What ties Heisch’s work to Ramberg’s is the steady rule of muted palette limited almost like chess pieces in their movability. Furthermore in this most recent work of lozenge envisioning, Heisch pays tribute to the fetishized surface. She opts for gouache as her sole medium. This choice is in part, I surmise, responsible for Heisch’s dedication to planning. Each painting begins at least with a pen and ink drawing finished to scale and often symmetrical. Sometimes a full color study is made before the final picture. The symmetry of the initial drawing is dissolved in the act of endeavoring the final work. In the process of making the big painting Heisch will introduce an isometric variable that gambles the structural viability of her moves. This deviation and “fuck you” to symmetry is further part and parcel to the schizophrenic comport of the lozenge which rebels against typical approaches to abstract stimuli. It is mutation and to me it feels very human. It is a place where I can read my own sentimentality into the work, and I think that is what I look for above all else in how I quantify art that stirs me. What links her work further to the Imagists is a preoccupation, intentional or otherwise, with structures pertaining to outsider gesture which are born in compulsive repetition and lyrical semblance resulting in a generalized physical mimesis. Heisch’s paintings invite viewers to a game of horoscopy that may match her intent at outset about as well as your astrological forecast in today’s paper. There’s a healthy amount of wiggle room.
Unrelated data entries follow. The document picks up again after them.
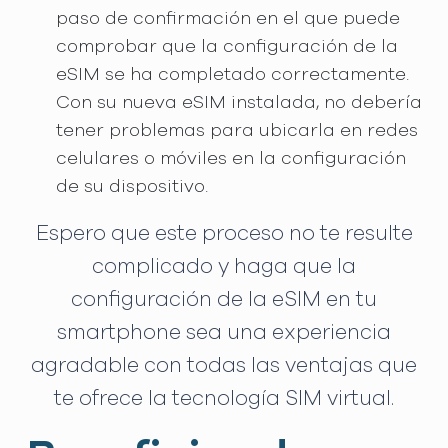
paso de confirmación en el que puede
comprobar que la configuración de la
eSIM se ha completado correctamente.
Con su nueva eSIM instalada, no debería
tener problemas para ubicarla en redes
celulares o móviles en la configuración
de su dispositivo.
Espero que este proceso no te resulte
complicado y haga que la
configuración de la eSIM en tu
smartphone sea una experiencia
agradable con todas las ventajas que
te ofrece la tecnología SIM virtual.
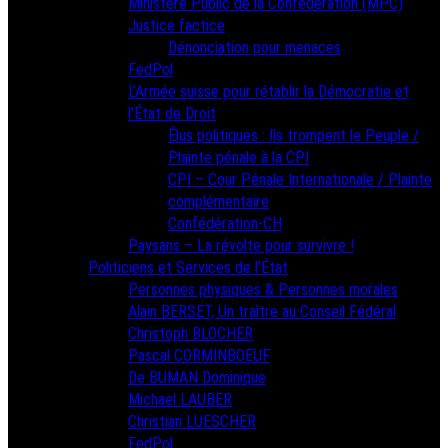
Ministère Public de la Confédération (MPC)
Justice factice
Dénonciation pour menaces
FedPol
L’Armée suisse pour rétablir la Démocratie et
l’État de Droit
Élus politiques : Ils trompent le Peuple /
Plainte pénale à la CPI
CPI – Cour Pénale Internationale / Plainte
complémentaire
Confédération-CH
Paysans – La révolte pour survivre !
Politiciens et Services de l’État
Personnes physiques & Personnes morales
Alain BERSET, Un traître au Conseil Fédéral
Christoph BLOCHER
Pascal CORMINBOEUF
De BUMAN Dominique
Michael LAUBER
Christian LUESCHER
FedPol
“Back Deck”, 48 x 48 inches, acryla gouache on canvas, 2017,
“Drop In”, 7 x 7 inches, acryla gouache on paper, 2017

In studying Heisch’s painting I think I realized a lot about the common thread in Coulis’ curating of Try To Smoke It, the titling of which is referent to the famous Magritte painting made in 1926, The Treachery of Images (Ceci n’est pas une pipe; “This is not a pipe”. The title relates to the painting vis-à-vis a reference by Leo Steinberg in his 1972 essay about Jasper Johns. In the exhibition’s press release the excerpt is published and resonates crystal clear with Coulis’ curating.

 

[Jasper] Johns’s subjects are flat. Under an enormous literal representation of an unmistakable pipe Magritte wrote Ceci n’est pas une pipe. And to the puzzled spectator who mistakes the image for the reality, he would have said – Try to smoke it.”

The eight painters selected by Coulis for the exhibition are Hannah Rose Dumes, Angela Heisch, Kerry Law, Danielle Orchard, Alan Prazniak, Kanishka Raja, Lumin Wakoa, and Mitchell Wright. Each artist warrants engagement, and I couldn’t find any parcel of the presentation to be lacking. All of the work was good and it was well varied. In describing the exhibitions of the Hairy Who as they first came to Europe Victor Musgrave wrote:

The Inspirational exhibition, inspirational, that is, to artists as well as the ordinary public, is a rarity offering new ideas that can surprise and stimulate or old ones in a revelatory context. It deals with art as a living thing…

The work included in Try to Smoke It is permeated by a quality of forwardness that speaks volumes to both the layperson and the initiated art nerd. Try to Smoke It is the kind of exhibition I want to go to every month. I truly feel like I could write passionately about each artist in the exhibition and would encourage readers to investigate them all.

1 Emily Burns and Angela Heisch, “Q&A with Angela Heisch,” Maake Magazine, 2016, accessed June 7, 2017, http://www.maakemagazine.com/angela-heisch/.

2 Rosalind Krauss, “Grids,” October 9 (1979): pg. #, accessed June 7, 2017, doi:10.2307/778321.

3 Art Green, Suellen Rocca, and John Corbett, Art Green & Suellen Rocca: Imagist Classic Hits (Chicago: Corbett vs. Dempsey, 2006), pg. #5.

4 Tony Knipe et al., Who Chicago?: An Exhibition of Contemporary Imagists: Adrian, Bowman, Knipe, Musgrave (Sunderland: Sunderland Arts Centre, 1980), pg. #10.

5 Dennis Adrian et al., Who Chicago?: An Exhibition of Contemporary Imagists: Adrian, Bowman, Knipe, Musgrave (Sunderland: Sunderland Arts Centre, 1980), pg. #16.

6 Ibid, pg. #18.

7 Tony Knipe et al., Who Chicago?: An Exhibition of Contemporary Imagists: Adrian, Bowman, Knipe, Musgrave (Sunderland: Sunderland Arts Centre, 1980), pg. #10.